Allowance is $18/week ($72/month) + $50ish over the course of the month (that is basically one take out meal/week for when there is a hectic night of sports/our work schedule or some other random thing.) This doesn't count gas ($40/week) but that is almost exclusively to go to school/sports practice/run errands for us. If they were driving more for fun, they would be picking up the cost of gas.
Anonymous
My kid spend about 1k per month on credit card. Mainly for gas and snacks . Food after school with friends and on weekend. Occasional Ubers when they don’t have access to the car. Occasional movies. But it adds up quickly.
Anonymous
Anonymous wrote:
Anonymous wrote:My kids don't have cars. If they use my car to run errands for the family or their health Dh and I pay for gas. If they want to borrow the car to do something with friends they know to fill back up the tank before they bring the car home (or, if it's not safe, by 9am the following morning).

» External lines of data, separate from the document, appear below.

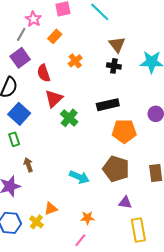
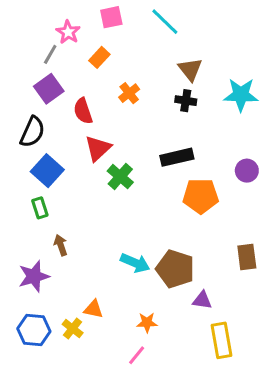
brown pentagon: (116, 169) -> (175, 269), moved
orange triangle: (51, 209) -> (93, 309), turned 32

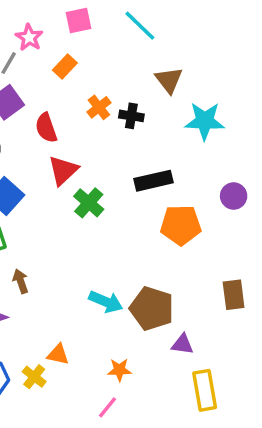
cyan star: (241, 95) -> (205, 121), moved
black cross: (186, 101) -> (131, 116), moved

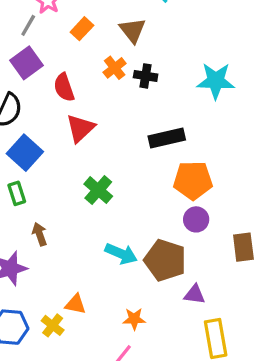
brown triangle: (169, 80) -> (133, 30), moved
purple circle: (234, 196) -> (196, 219), moved
green cross: (89, 203) -> (98, 190), moved

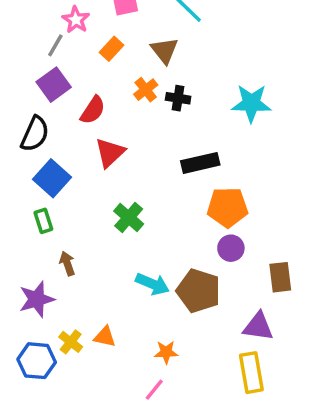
red semicircle: (64, 87) -> (93, 110), turned -128
purple triangle: (194, 294) -> (258, 327), moved, size x1.4
yellow cross: (53, 325) -> (71, 342), moved

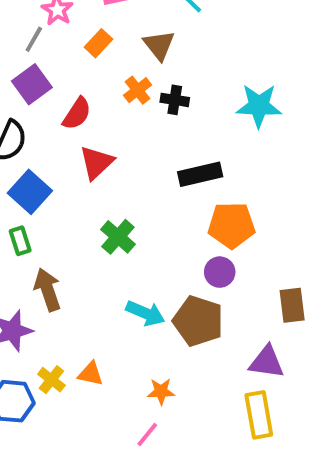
purple circle: (231, 248) -> (220, 272), moved
brown arrow: (67, 263) -> (48, 290), size x1.5

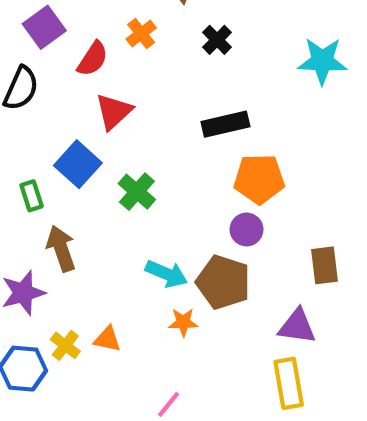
orange cross: (138, 90) -> (141, 34), moved
black cross: (175, 100) -> (217, 40), moved, turned 36
cyan star: (259, 106) -> (322, 61), moved
blue square: (30, 192) -> (78, 164), moved
orange star: (161, 391) -> (183, 322), moved

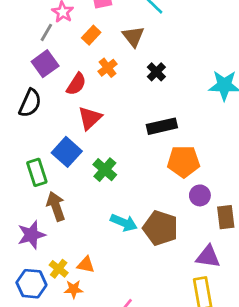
green rectangle: (32, 196) -> (37, 172), size x1.4
purple circle: (247, 230) -> (200, 195), moved
orange star: (183, 322) -> (74, 289), moved

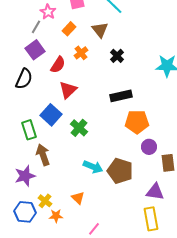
orange triangle: (86, 265) -> (78, 198), moved, turned 32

We will buy them two pairs of shoes each year, but spend no more than $75 on each pair. If they want more expensive shoes they have to toss money in the pot.

If they go on a fun outing with the family, we pay. If they are going out with friends they pay.


OP here and he doesn't have a car per se. I wah so he and dd take the car to school, sports...It's my car I don't drive bc I am working with no commute. I don't mind paying for gas. My issue is how ungrateful he was. It all started so stupidly: he said there was no more protein powder. I tell him just tell me which and I will buy it. He goes "well I usually pay for my own food." It's ridiculous because I obviously buy groceries for the family, I just don't know which powder he wants. So basically he just wanted to get in a dig about how he pays for food out with friends. Then I say I pay for a lot and I would have paid for the powder. He goes "well yeah, all parents buy food for their family, it's normal." As if I were saying otherwise!! I am just beside myself at how bratty he was.


This would have pissed me off and I would have told him he can buy his own protein powder. But later we would have talked about what sort of relationship he wanted with me and how he treats me has an impact.

I give my youngest $100 a month. She uses it for clothes (her choice because I would buy her clothes), nails, and going out with friends. If she’s had a month when she went out a lot or got nails she’ll ask me for money on occasion but most likely she’ll decline invites or go and not eat. Also her choice because I’d give her money. I don’t discourage that because it’s good to learn to manage money. When we go out together, I always treat even if she offers.

I will also pay for car insurance and gas for her for awhile as I did with her older siblings. But I won’t buy her a car. I also pay for higher education but there’s a budget.

OP I think you are doing well with teaching your kids about money. I also think all kids sometimes say stupid and thoughtless things. I’d address it but I wouldn’t let it bother me too much unless it was all the time. If it was all the time I’d be reducing the extras I give.